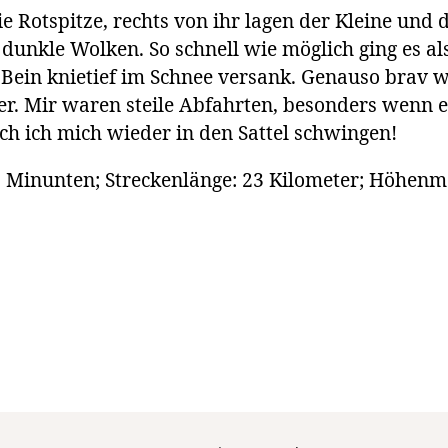
ie Rotspitze, rechts von ihr lagen der Kleine un
 dunkle Wolken. So schnell wie möglich ging es a
 Bein knietief im Schnee versank. Genauso brav 
ter. Mir waren steile Abfahrten, besonders wenn 
h ich mich wieder in den Sattel schwingen!
15 Minunten; Streckenlänge: 23 Kilometer; Höhenm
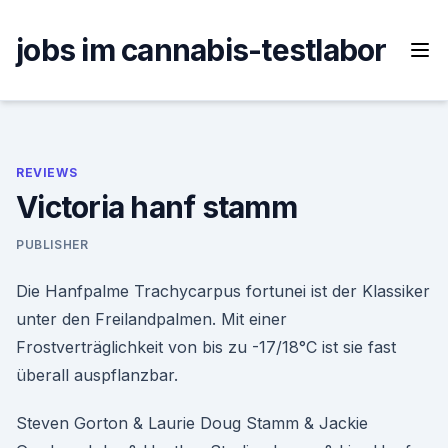
Skip
to
jobs im cannabis-testlabor
content
REVIEWS
Victoria hanf stamm
PUBLISHER
Die Hanfpalme Trachycarpus fortunei ist der Klassiker
unter den Freilandpalmen. Mit einer
Frostverträglichkeit von bis zu -17/18°C ist sie fast
überall auspflanzbar.
Steven Gorton & Laurie Doug Stamm & Jackie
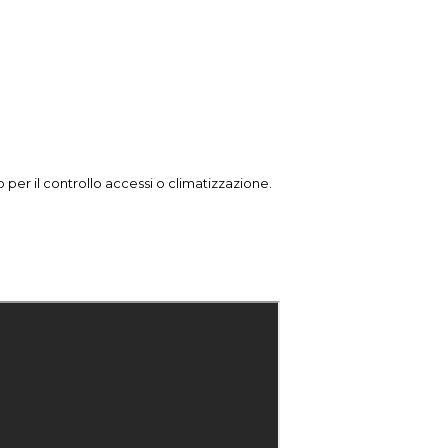
per il controllo accessi o climatizzazione.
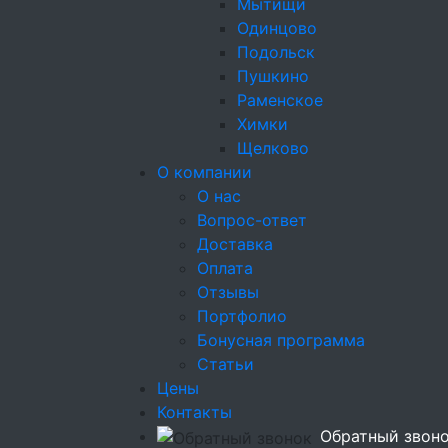
Мытищи
Одинцово
Подольск
Поделиться:
Пушкино
Раменское
Химки
Щелково
Оплата
картой и
О компании
О нас
За покупки начи
Вопрос-ответ
Доставка
Оплата
Отзывы
Портфолио
Бонусная программа
Статьи
Цены
Контакты
Нежнейший Бри с
Обратный звон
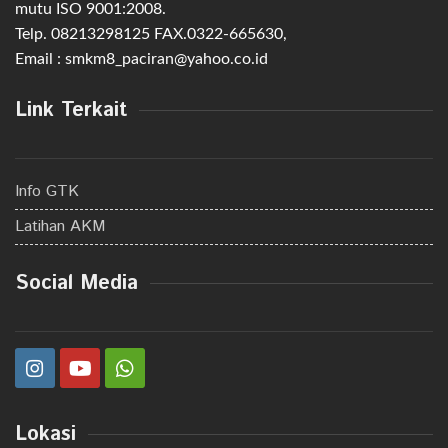
mutu ISO 9001:2008.
Telp. 08213298125 FAX.0322-665630,
Email : smkm8_paciran@yahoo.co.id
Link Terkait
Info GTK
Latihan AKM
Social Media
Lokasi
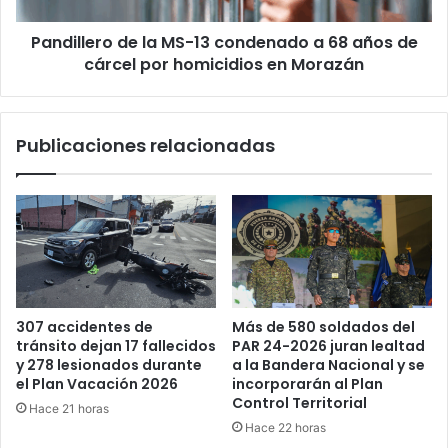
años
Pandillero de la MS-13 condenado a 68 años de
de
cárcel
cárcel por homicidios en Morazán
por
homicidios
en
Publicaciones relacionadas
Morazán
Más de 580 soldados del
307 accidentes de
PAR 24-2026 juran lealtad
tránsito dejan 17 fallecidos
a la Bandera Nacional y se
y 278 lesionados durante
incorporarán al Plan
el Plan Vacación 2026
Control Territorial
Hace 21 horas
Hace 22 horas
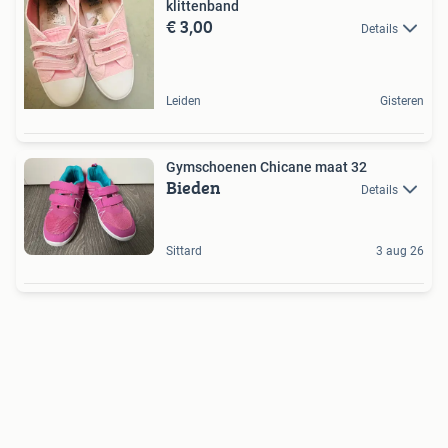
klittenband
€ 3,00
Details
Leiden
Gisteren
Gymschoenen Chicane maat 32
Bieden
Details
Sittard
3 aug 26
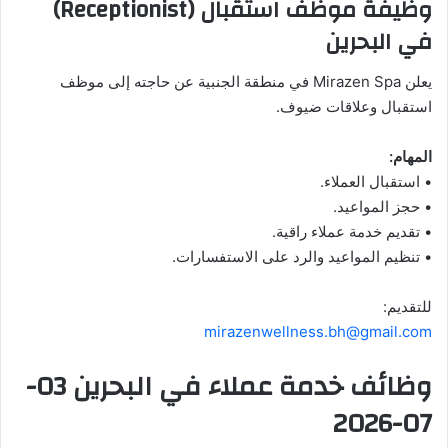
وظيفة موظف استقبال (Receptionist)
في البحرين
يعلن Mirazen Spa في منطقة الجنبية عن حاجته إلى موظف
استقبال وعلاقات ضيوف.
المهام:
• استقبال العملاء.
• حجز المواعيد.
• تقديم خدمة عملاء راقية.
• تنظيم المواعيد والرد على الاستفسارات.
للتقديم:
mirazenwellness.bh@gmail.com
وظائف خدمة عملاء في البحرين 03-
07-2026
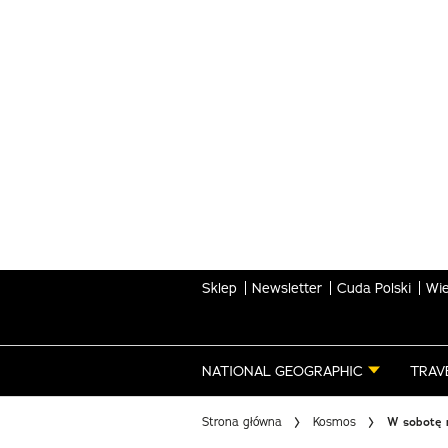
Skip
to
main
content
Sklep
Newsletter
Cuda Polski
Wie
NATIONAL GEOGRAPHIC
TRAV
Strona główna
Kosmos
W sobotę n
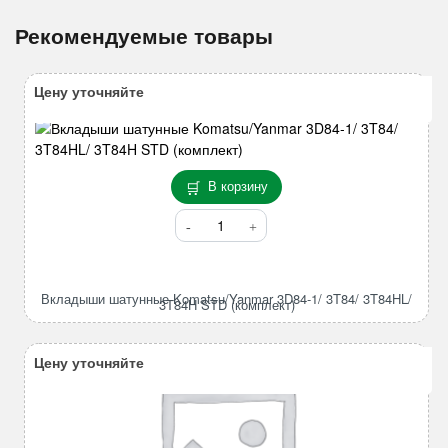
Рекомендуемые товары
Цену уточняйте
В корзину
Количество
товара
Вкладыши
шатунные
Вкладыши шатунные Komatsu/Yanmar 3D84-1/ 3T84/ 3T84HL/
Komatsu/Yanmar
3T84H STD (комплект)
3D84-
1/
Цену уточняйте
3T84/
3T84HL/
3T84H
STD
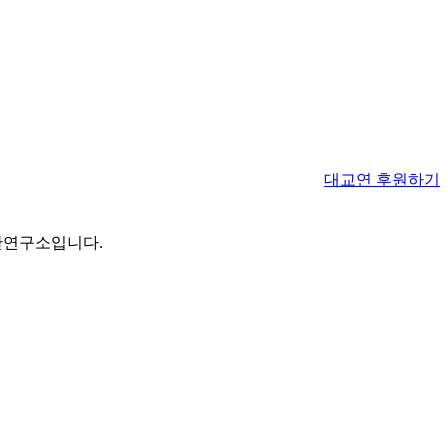
대교연 후원하기
간연구소입니다.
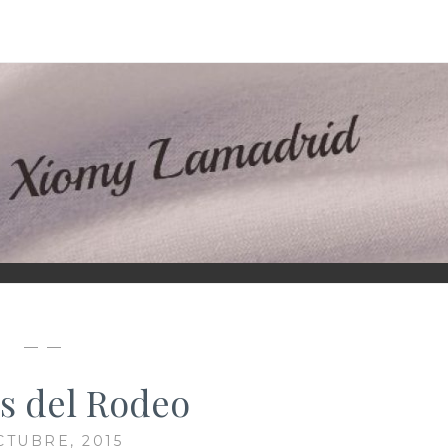
D
— —
s del Rodeo
CTUBRE, 2015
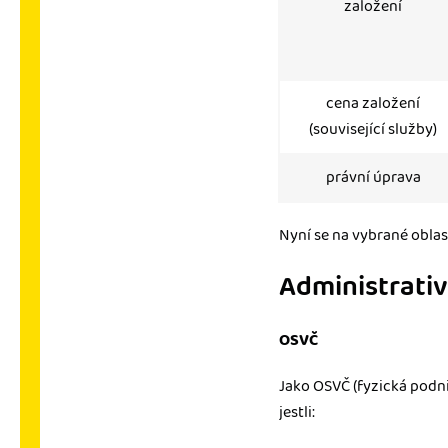
založení
cena založení
(související služby)
právní úprava
Nyní se na vybrané oblas
Administrativn
OSVČ
Jako OSVČ (fyzická podn
jestli:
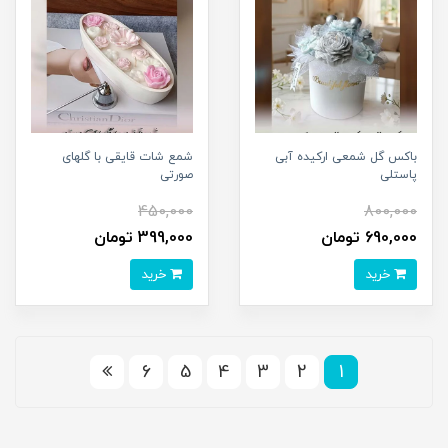
باکس گل شمعی ارکیده آبی
شمع شات قایقی با گلهای
پاستلی
صورتی
450,000
800,000
690,000 تومان
399,000 تومان
خرید
خرید
6
5
4
3
2
1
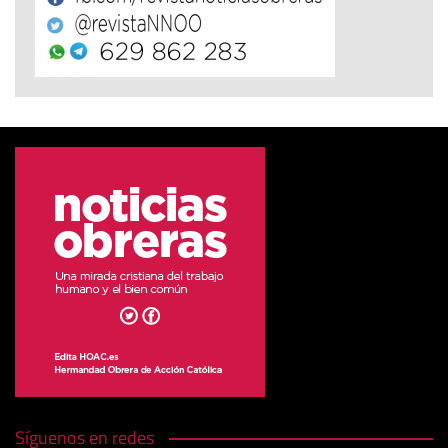
Síguenos en redes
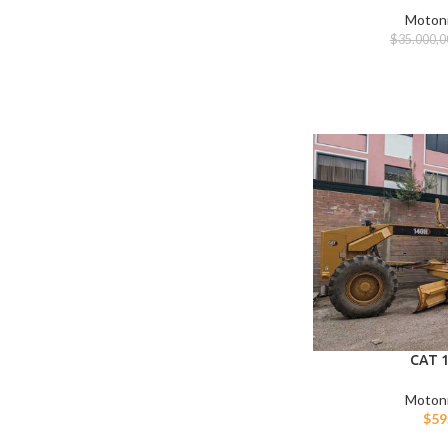
Motoni
$
35.000,0
CAT 1
Motoni
$
59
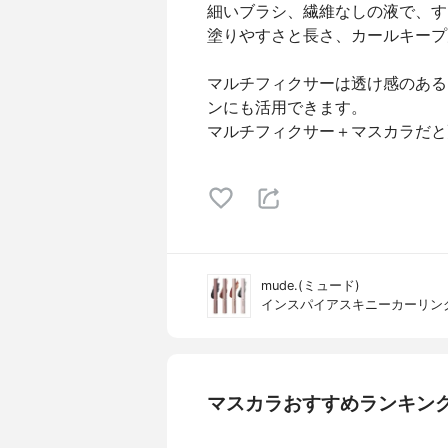
細いブラシ、繊維なしの液で、す
塗りやすさと長さ、カールキープ
マルチフィクサーは透け感のある
ンにも活用できます。
マルチフィクサー＋マスカラだと
mude.(ミュード)
インスパイアスキニーカーリン
マスカラおすすめランキン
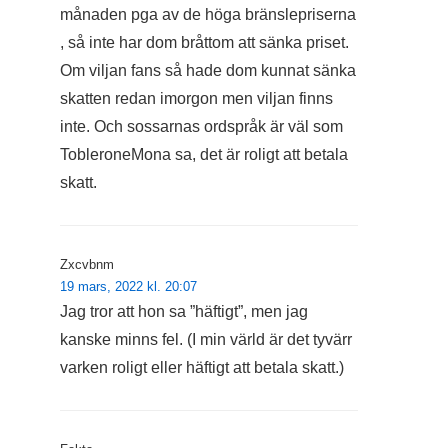
månaden pga av de höga bränslepriserna
, så inte har dom bråttom att sänka priset.
Om viljan fans så hade dom kunnat sänka
skatten redan imorgon men viljan finns
inte. Och sossarnas ordspråk är väl som
TobleroneMona sa, det är roligt att betala
skatt.
Zxcvbnm
19 mars, 2022 kl. 20:07
Jag tror att hon sa ”häftigt”, men jag
kanske minns fel. (I min värld är det tyvärr
varken roligt eller häftigt att betala skatt.)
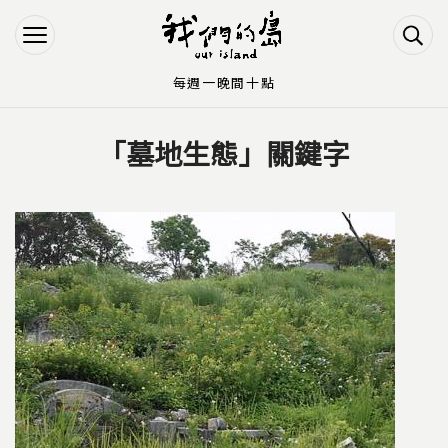
Jump to Main content
Jump to Navigation
每週一晚間十點
「墓地生態」關鍵字
您在這裡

Requirement:
Go through the entries above and write them out again exactly, images left behind.

Task solution:
ie Rotspitze, rechts von ihr lagen der Kleine un
 dunkle Wolken. So schnell wie möglich ging es a
 Bein knietief im Schnee versank. Genauso brav 
ter. Mir waren steile Abfahrten, besonders wenn 
h ich mich wieder in den Sattel schwingen!
15 Minunten; Streckenlänge: 23 Kilometer; Höhenm
Skip
to
jobs im cannabis-testlabor
content
REVIEWS
Victoria hanf stamm
PUBLISHER
Die Hanfpalme Trachycarpus fortunei ist der Klassiker
unter den Freilandpalmen. Mit einer
Frostverträglichkeit von bis zu -17/18°C ist sie fast
überall auspflanzbar.
Steven Gorton & Laurie Doug Stamm & Jackie
per il controllo accessi o climatizzazione.
Мытищи
Одинцово
Подольск
Поделиться:
Пушкино
Раменское
Химки
Щелково
Оплата
картой и
О компании
О нас
За покупки начи
Вопрос-ответ
Доставка
Оплата
Отзывы
Портфолио
Бонусная программа
Статьи
Цены
Контакты
Нежнейший Бри с
Обратный звон
mutu ISO 9001:2008.
Telp. 08213298125 FAX.0322-665630,
Email : smkm8_paciran@yahoo.co.id
Link Terkait
Info GTK
Latihan AKM
Social Media
Lokasi
años
Pandillero de la MS-13 condenado a 68 años de
de
cárcel
cárcel por homicidios en Morazán
por
homicidios
en
Publicaciones relacionadas
Morazán
Más de 580 soldados del
307 accidentes de
PAR 24-2026 juran lealtad
tránsito dejan 17 fallecidos
a la Bandera Nacional y se
y 278 lesionados durante
incorporarán al Plan
el Plan Vacación 2026
Control Territorial
Hace 21 horas
Hace 22 horas
klittenband
€ 3,00
Details
Leiden
Gisteren
Gymschoenen Chicane maat 32
Bieden
Details
Sittard
3 aug 26
وظيفة موظف استقبال (Receptionist)
في البحرين
يعلن Mirazen Spa في منطقة الجنبية عن حاجته إلى موظف
استقبال وعلاقات ضيوف.
المهام:
• استقبال العملاء.
• حجز المواعيد.
• تقديم خدمة عملاء راقية.
• تنظيم المواعيد والرد على الاستفسارات.
للتقديم:
mirazenwellness.bh@gmail.com
وظائف خدمة عملاء في البحرين 03-
07-2026
Skip
to
main
content
Sklep
Newsletter
Cuda Polski
Wie
NATIONAL GEOGRAPHIC
TRAV
Strona główna
Kosmos
W sobotę n
Рекомендуемые товары
Цену уточняйте
В корзину
Количество
товара
Вкладыши
шатунные
Вкладыши шатунные Komatsu/Yanmar 3D84-1/ 3T84/ 3T84HL/
Komatsu/Yanmar
3T84H STD (комплект)
3D84-
1/
Цену уточняйте
3T84/
3T84HL/
3T84H
STD
대교연 후원하기
간연구소입니다.
D
— —
s del Rodeo
CTUBRE, 2015
založení
cena založení
(související služby)
právní úprava
Nyní se na vybrané oblas
Administrativn
OSVČ
Jako OSVČ (fyzická podn
jestli:
باکس گل شمعی ارکیده آبی
شمع شات قایقی با گلهای
پاستلی
صورتی
450,000
800,000
690,000 تومان
399,000 تومان
خرید
خرید
6
5
4
3
2
1
Síguenos en redes
Motoni
$
35.000,0
CAT 1
Motoni
$
59
細いブラシ、繊維なしの液で、す
塗りやすさと長さ、カールキープ
マルチフィクサーは透け感のある
ンにも活用できます。
マルチフィクサー＋マスカラだと
mude.(ミュード)
インスパイアスキニーカーリン
マスカラおすすめランキン
månaden pga av de höga bränslepriserna
, så inte har dom bråttom att sänka priset.
Om viljan fans så hade dom kunnat sänka
skatten redan imorgon men viljan finns
inte. Och sossarnas ordspråk är väl som
TobleroneMona sa, det är roligt att betala
skatt.
Zxcvbnm
19 mars, 2022 kl. 20:07
Jag tror att hon sa ”häftigt”, men jag
kanske minns fel. (I min värld är det tyvärr
varken roligt eller häftigt att betala skatt.)
Jump to Main content
Jump to Navigation
每週一晚間十點
「墓地生態」關鍵字
您在這裡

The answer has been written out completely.